WORK TO COMPLETE | Without any pictures, print the lines below from the one that has "Dengan perawatan yang tepat, anggrek" through the one that has "Ванны гальванические", exactly and nothing else.

RECORD SET |
+ + +

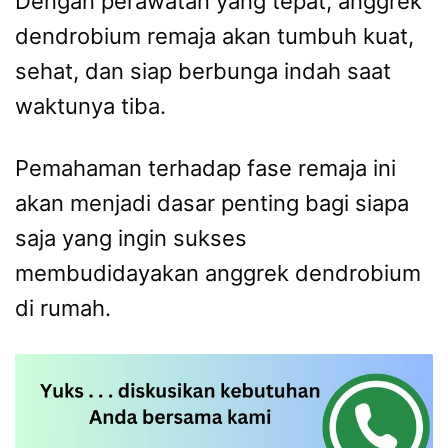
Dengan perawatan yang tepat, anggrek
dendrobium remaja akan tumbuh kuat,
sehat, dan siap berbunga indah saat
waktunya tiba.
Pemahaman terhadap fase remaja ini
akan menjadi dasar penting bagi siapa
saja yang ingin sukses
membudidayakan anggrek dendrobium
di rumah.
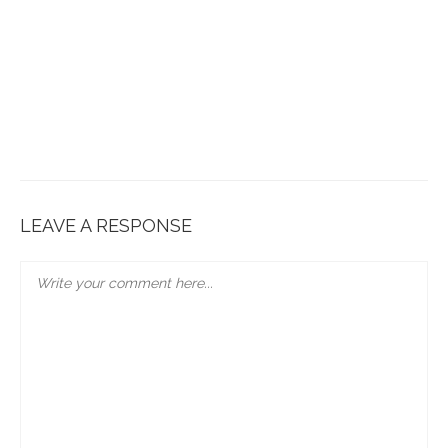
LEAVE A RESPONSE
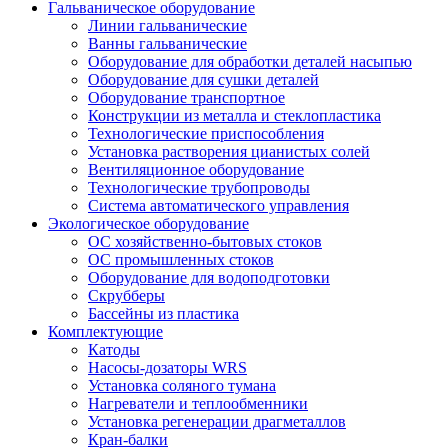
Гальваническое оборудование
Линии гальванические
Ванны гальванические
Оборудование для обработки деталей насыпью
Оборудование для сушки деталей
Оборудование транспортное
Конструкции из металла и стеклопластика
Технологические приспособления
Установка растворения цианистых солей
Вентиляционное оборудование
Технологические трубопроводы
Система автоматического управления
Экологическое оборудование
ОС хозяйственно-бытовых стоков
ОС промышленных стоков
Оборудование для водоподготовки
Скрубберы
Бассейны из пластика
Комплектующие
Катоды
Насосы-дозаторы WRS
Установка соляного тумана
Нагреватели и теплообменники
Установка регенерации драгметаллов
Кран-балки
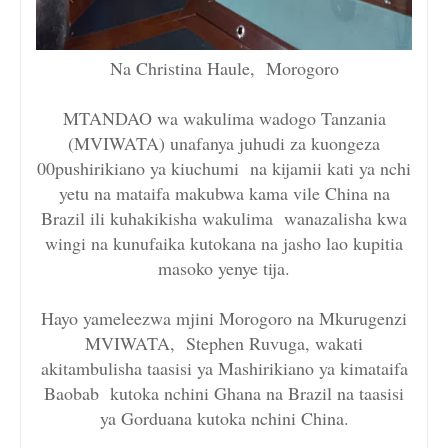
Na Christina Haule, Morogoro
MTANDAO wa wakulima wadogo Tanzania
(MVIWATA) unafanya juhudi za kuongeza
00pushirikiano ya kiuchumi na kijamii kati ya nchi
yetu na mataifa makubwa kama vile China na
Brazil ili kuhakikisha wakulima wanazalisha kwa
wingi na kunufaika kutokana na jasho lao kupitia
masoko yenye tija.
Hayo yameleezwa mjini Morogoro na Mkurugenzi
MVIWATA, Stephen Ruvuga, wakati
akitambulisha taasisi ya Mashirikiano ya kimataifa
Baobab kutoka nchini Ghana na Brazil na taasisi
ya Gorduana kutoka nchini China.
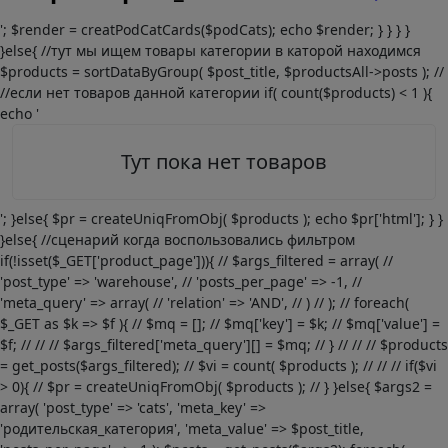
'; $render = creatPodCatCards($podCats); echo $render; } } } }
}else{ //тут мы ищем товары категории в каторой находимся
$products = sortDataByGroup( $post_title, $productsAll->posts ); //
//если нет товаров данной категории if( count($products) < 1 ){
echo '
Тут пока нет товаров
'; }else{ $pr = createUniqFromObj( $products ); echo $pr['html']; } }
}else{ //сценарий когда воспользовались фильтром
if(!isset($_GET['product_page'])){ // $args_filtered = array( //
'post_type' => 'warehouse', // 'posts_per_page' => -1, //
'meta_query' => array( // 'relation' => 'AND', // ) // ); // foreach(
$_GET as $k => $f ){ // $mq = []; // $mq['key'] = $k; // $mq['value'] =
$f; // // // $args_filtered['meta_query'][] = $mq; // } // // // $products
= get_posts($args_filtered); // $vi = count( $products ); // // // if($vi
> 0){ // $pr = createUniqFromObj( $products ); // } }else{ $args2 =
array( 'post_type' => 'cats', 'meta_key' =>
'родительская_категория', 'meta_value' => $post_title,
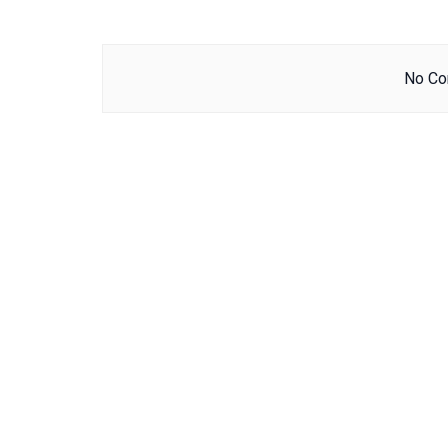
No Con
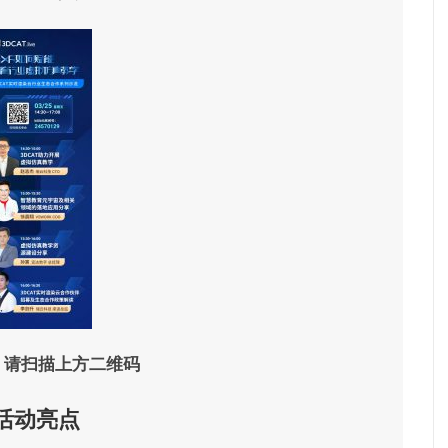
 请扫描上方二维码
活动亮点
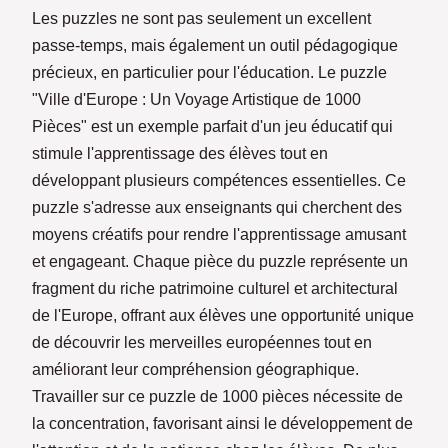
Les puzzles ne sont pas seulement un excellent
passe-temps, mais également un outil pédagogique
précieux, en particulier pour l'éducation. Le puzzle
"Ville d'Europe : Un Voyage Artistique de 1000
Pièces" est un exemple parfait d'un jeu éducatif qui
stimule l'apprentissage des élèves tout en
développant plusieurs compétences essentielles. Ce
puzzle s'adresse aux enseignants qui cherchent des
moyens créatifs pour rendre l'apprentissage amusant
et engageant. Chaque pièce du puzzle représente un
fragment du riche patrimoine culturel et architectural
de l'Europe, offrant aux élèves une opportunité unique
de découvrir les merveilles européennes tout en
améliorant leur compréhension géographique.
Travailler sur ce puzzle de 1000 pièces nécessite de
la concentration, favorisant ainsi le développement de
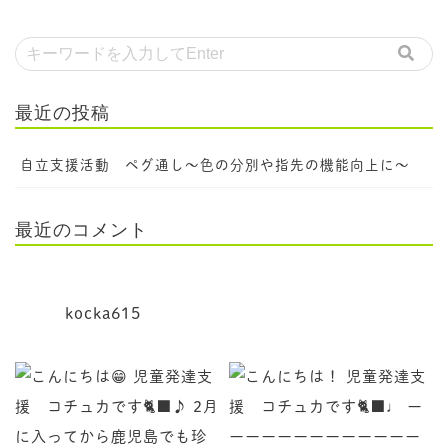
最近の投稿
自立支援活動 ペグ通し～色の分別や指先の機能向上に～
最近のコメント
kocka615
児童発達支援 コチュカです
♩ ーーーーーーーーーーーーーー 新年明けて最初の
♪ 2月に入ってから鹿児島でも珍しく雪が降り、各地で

+ + +

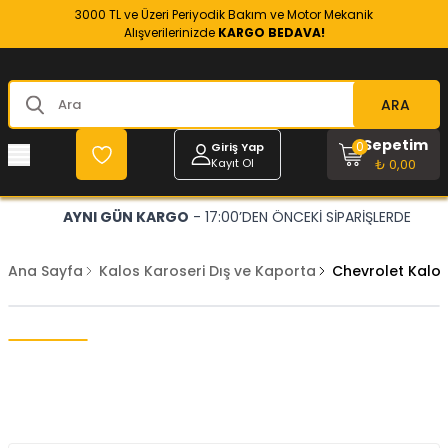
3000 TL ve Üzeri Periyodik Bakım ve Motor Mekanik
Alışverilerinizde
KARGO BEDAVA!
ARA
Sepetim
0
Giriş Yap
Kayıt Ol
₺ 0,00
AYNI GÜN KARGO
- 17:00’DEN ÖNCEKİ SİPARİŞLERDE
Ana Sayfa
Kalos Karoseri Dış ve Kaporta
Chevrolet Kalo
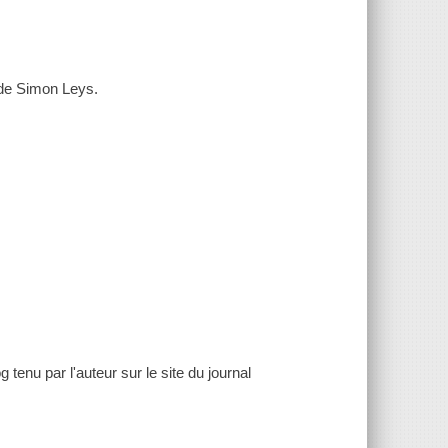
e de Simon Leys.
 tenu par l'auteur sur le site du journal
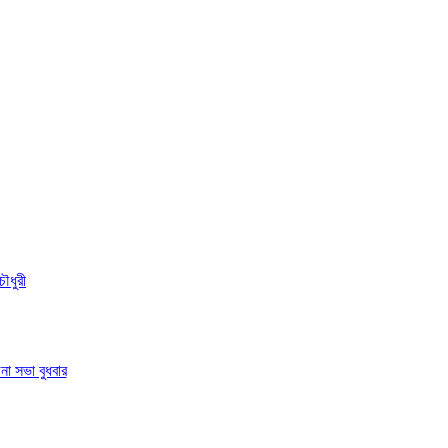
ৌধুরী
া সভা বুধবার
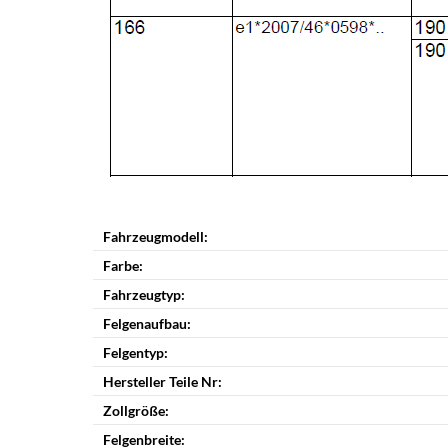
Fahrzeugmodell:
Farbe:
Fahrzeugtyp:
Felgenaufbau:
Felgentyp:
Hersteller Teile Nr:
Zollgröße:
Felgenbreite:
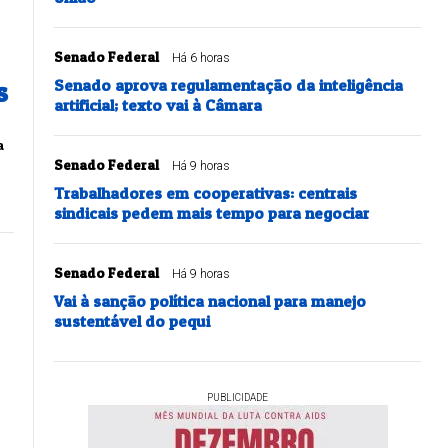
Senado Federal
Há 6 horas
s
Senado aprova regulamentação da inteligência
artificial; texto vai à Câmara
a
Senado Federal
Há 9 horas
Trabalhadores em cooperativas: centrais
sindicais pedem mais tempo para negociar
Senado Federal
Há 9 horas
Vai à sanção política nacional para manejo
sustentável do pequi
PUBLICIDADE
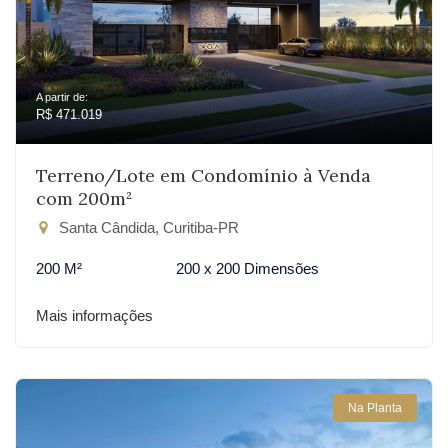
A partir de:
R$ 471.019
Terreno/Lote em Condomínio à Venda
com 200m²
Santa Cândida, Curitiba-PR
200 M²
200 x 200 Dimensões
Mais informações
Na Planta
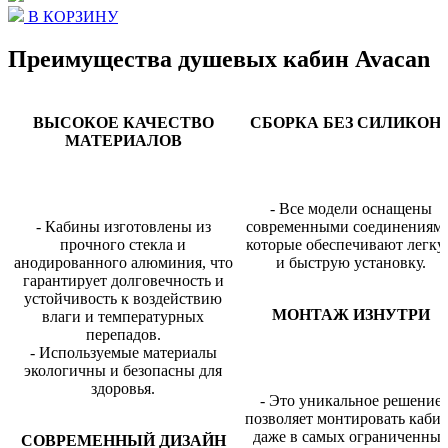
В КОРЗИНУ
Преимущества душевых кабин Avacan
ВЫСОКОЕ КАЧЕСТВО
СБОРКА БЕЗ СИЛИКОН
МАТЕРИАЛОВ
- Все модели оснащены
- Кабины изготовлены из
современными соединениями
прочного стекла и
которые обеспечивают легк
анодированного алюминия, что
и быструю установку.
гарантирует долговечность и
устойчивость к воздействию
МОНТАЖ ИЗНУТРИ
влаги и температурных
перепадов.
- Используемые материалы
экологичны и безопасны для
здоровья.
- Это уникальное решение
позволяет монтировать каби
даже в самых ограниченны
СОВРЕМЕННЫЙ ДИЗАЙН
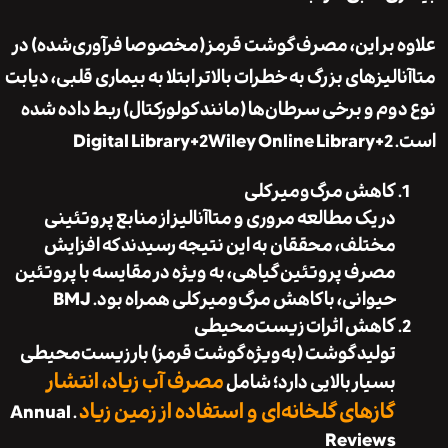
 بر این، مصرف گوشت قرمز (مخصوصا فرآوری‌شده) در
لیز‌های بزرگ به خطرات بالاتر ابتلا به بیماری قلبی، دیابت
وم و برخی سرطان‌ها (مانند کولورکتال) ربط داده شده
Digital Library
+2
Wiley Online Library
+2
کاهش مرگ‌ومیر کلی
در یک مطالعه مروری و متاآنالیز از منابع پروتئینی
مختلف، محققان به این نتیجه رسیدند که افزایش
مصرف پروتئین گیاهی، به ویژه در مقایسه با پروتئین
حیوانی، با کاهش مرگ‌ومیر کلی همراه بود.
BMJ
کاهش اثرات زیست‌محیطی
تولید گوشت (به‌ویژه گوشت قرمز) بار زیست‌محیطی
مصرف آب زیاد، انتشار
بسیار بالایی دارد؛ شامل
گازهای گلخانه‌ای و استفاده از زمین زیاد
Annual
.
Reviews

+ + +

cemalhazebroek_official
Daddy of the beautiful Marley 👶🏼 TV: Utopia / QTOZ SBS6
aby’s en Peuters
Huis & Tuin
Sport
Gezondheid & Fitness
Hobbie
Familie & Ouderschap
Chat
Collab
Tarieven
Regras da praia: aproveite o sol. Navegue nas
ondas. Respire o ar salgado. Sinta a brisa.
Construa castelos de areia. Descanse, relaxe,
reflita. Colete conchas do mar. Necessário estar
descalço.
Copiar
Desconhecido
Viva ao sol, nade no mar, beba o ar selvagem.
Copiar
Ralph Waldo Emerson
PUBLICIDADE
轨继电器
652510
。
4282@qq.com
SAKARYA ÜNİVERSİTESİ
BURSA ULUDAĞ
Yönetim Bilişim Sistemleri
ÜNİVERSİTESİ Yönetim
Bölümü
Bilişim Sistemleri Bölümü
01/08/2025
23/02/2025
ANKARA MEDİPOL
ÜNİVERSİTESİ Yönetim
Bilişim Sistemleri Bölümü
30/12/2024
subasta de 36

+ + +

OUTPUT FOR THIS EXERCISE |
Dengan perawatan yang tepat, anggrek
dendrobium remaja akan tumbuh kuat,
sehat, dan siap berbunga indah saat
waktunya tiba.
Pemahaman terhadap fase remaja ini
akan menjadi dasar penting bagi siapa
saja yang ingin sukses
membudidayakan anggrek dendrobium
di rumah.
LEAVE A RESPONSE
Гальваническое оборудование
Линии гальванические
Ванны гальванические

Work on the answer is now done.